▶ _EXERCISE_: Nothing in the records should differ when they are repeated. Restate them word for word.

▶ _DATA SUPPLIED_:

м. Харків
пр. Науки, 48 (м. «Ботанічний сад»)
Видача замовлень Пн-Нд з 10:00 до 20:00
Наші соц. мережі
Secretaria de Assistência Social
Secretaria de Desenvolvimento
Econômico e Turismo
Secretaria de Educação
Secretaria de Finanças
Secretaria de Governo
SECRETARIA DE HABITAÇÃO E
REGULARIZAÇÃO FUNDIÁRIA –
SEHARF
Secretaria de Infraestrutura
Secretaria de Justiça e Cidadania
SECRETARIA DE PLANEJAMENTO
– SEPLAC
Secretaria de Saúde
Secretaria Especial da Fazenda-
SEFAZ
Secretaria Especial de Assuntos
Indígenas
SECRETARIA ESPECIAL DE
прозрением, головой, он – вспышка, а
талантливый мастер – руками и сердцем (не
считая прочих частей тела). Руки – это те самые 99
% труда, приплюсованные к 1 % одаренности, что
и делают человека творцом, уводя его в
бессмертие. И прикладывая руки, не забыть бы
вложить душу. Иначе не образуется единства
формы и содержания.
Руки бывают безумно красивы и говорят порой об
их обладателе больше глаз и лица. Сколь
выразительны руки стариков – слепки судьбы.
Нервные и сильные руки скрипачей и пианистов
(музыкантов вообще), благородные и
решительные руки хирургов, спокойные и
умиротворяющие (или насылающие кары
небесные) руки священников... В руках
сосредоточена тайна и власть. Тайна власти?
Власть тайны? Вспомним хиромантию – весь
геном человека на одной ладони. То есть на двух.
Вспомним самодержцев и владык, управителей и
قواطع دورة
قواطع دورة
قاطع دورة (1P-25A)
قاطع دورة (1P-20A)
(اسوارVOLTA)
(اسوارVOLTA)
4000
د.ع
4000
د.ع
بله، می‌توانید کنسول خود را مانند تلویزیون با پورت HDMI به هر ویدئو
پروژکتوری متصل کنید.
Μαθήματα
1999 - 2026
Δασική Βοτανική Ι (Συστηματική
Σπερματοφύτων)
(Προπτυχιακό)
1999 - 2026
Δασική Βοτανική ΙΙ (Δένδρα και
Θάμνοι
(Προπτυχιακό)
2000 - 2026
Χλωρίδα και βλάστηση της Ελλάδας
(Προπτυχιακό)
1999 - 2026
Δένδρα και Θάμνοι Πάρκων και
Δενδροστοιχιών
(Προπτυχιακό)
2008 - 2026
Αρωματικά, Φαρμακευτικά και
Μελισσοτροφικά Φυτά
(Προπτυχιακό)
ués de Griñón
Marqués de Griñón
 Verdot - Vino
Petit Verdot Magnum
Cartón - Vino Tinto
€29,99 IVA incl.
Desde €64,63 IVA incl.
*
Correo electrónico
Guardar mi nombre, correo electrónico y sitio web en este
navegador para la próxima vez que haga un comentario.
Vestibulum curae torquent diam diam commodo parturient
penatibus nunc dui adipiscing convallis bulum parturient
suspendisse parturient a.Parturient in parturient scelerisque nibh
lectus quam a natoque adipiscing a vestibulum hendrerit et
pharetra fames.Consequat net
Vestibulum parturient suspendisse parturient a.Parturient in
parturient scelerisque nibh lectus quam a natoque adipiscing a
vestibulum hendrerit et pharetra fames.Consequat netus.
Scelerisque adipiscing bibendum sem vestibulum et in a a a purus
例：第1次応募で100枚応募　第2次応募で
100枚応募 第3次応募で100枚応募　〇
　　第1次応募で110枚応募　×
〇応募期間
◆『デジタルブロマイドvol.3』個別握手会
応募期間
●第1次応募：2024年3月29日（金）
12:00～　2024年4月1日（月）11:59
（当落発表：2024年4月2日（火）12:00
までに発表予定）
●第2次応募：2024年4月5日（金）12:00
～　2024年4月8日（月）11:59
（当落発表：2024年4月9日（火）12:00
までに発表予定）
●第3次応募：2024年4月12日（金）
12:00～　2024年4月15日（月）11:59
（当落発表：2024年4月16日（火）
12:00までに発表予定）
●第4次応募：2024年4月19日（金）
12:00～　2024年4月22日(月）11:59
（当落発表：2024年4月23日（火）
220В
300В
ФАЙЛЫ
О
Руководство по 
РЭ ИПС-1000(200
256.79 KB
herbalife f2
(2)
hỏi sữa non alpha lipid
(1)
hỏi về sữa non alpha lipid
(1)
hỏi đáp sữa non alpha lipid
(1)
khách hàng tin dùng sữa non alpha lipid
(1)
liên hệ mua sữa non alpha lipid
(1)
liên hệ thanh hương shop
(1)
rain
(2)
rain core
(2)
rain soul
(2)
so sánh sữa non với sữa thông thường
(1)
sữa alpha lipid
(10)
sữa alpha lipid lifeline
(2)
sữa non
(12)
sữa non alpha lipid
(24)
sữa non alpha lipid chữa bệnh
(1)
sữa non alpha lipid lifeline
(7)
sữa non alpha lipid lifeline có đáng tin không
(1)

▶ _WRITTEN ANSWER_:
м. Харків
пр. Науки, 48 (м. «Ботанічний сад»)
Видача замовлень Пн-Нд з 10:00 до 20:00
Наші соц. мережі
Secretaria de Assistência Social
Secretaria de Desenvolvimento
Econômico e Turismo
Secretaria de Educação
Secretaria de Finanças
Secretaria de Governo
SECRETARIA DE HABITAÇÃO E
REGULARIZAÇÃO FUNDIÁRIA –
SEHARF
Secretaria de Infraestrutura
Secretaria de Justiça e Cidadania
SECRETARIA DE PLANEJAMENTO
– SEPLAC
Secretaria de Saúde
Secretaria Especial da Fazenda-
SEFAZ
Secretaria Especial de Assuntos
Indígenas
SECRETARIA ESPECIAL DE
прозрением, головой, он – вспышка, а
талантливый мастер – руками и сердцем (не
считая прочих частей тела). Руки – это те самые 99
% труда, приплюсованные к 1 % одаренности, что
и делают человека творцом, уводя его в
бессмертие. И прикладывая руки, не забыть бы
вложить душу. Иначе не образуется единства
формы и содержания.
Руки бывают безумно красивы и говорят порой об
их обладателе больше глаз и лица. Сколь
выразительны руки стариков – слепки судьбы.
Нервные и сильные руки скрипачей и пианистов
(музыкантов вообще), благородные и
решительные руки хирургов, спокойные и
умиротворяющие (или насылающие кары
небесные) руки священников... В руках
сосредоточена тайна и власть. Тайна власти?
Власть тайны? Вспомним хиромантию – весь
геном человека на одной ладони. То есть на двух.
Вспомним самодержцев и владык, управителей и
قواطع دورة
قواطع دورة
قاطع دورة (1P-25A)
قاطع دورة (1P-20A)
(اسوارVOLTA)
(اسوارVOLTA)
4000
د.ع
4000
د.ع
بله، می‌توانید کنسول خود را مانند تلویزیون با پورت HDMI به هر ویدئو
پروژکتوری متصل کنید.
Μαθήματα
1999 - 2026
Δασική Βοτανική Ι (Συστηματική
Σπερματοφύτων)
(Προπτυχιακό)
1999 - 2026
Δασική Βοτανική ΙΙ (Δένδρα και
Θάμνοι
(Προπτυχιακό)
2000 - 2026
Χλωρίδα και βλάστηση της Ελλάδας
(Προπτυχιακό)
1999 - 2026
Δένδρα και Θάμνοι Πάρκων και
Δενδροστοιχιών
(Προπτυχιακό)
2008 - 2026
Αρωματικά, Φαρμακευτικά και
Μελισσοτροφικά Φυτά
(Προπτυχιακό)
ués de Griñón
Marqués de Griñón
 Verdot - Vino
Petit Verdot Magnum
Cartón - Vino Tinto
€29,99 IVA incl.
Desde €64,63 IVA incl.
*
Correo electrónico
Guardar mi nombre, correo electrónico y sitio web en este
navegador para la próxima vez que haga un comentario.
Vestibulum curae torquent diam diam commodo parturient
penatibus nunc dui adipiscing convallis bulum parturient
suspendisse parturient a.Parturient in parturient scelerisque nibh
lectus quam a natoque adipiscing a vestibulum hendrerit et
pharetra fames.Consequat net
Vestibulum parturient suspendisse parturient a.Parturient in
parturient scelerisque nibh lectus quam a natoque adipiscing a
vestibulum hendrerit et pharetra fames.Consequat netus.
Scelerisque adipiscing bibendum sem vestibulum et in a a a purus
例：第1次応募で100枚応募　第2次応募で
100枚応募 第3次応募で100枚応募　〇
　　第1次応募で110枚応募　×
〇応募期間
◆『デジタルブロマイドvol.3』個別握手会
応募期間
●第1次応募：2024年3月29日（金）
12:00～　2024年4月1日（月）11:59
（当落発表：2024年4月2日（火）12:00
までに発表予定）
●第2次応募：2024年4月5日（金）12:00
～　2024年4月8日（月）11:59
（当落発表：2024年4月9日（火）12:00
までに発表予定）
●第3次応募：2024年4月12日（金）
12:00～　2024年4月15日（月）11:59
（当落発表：2024年4月16日（火）
12:00までに発表予定）
●第4次応募：2024年4月19日（金）
12:00～　2024年4月22日(月）11:59
（当落発表：2024年4月23日（火）
220В
300В
ФАЙЛЫ
О
Руководство по 
РЭ ИПС-1000(200
256.79 KB
herbalife f2
(2)
hỏi sữa non alpha lipid
(1)
hỏi về sữa non alpha lipid
(1)
hỏi đáp sữa non alpha lipid
(1)
khách hàng tin dùng sữa non alpha lipid
(1)
liên hệ mua sữa non alpha lipid
(1)
liên hệ thanh hương shop
(1)
rain
(2)
rain core
(2)
rain soul
(2)
so sánh sữa non với sữa thông thường
(1)
sữa alpha lipid
(10)
sữa alpha lipid lifeline
(2)
sữa non
(12)
sữa non alpha lipid
(24)
sữa non alpha lipid chữa bệnh
(1)
sữa non alpha lipid lifeline
(7)
sữa non alpha lipid lifeline có đáng tin không
(1)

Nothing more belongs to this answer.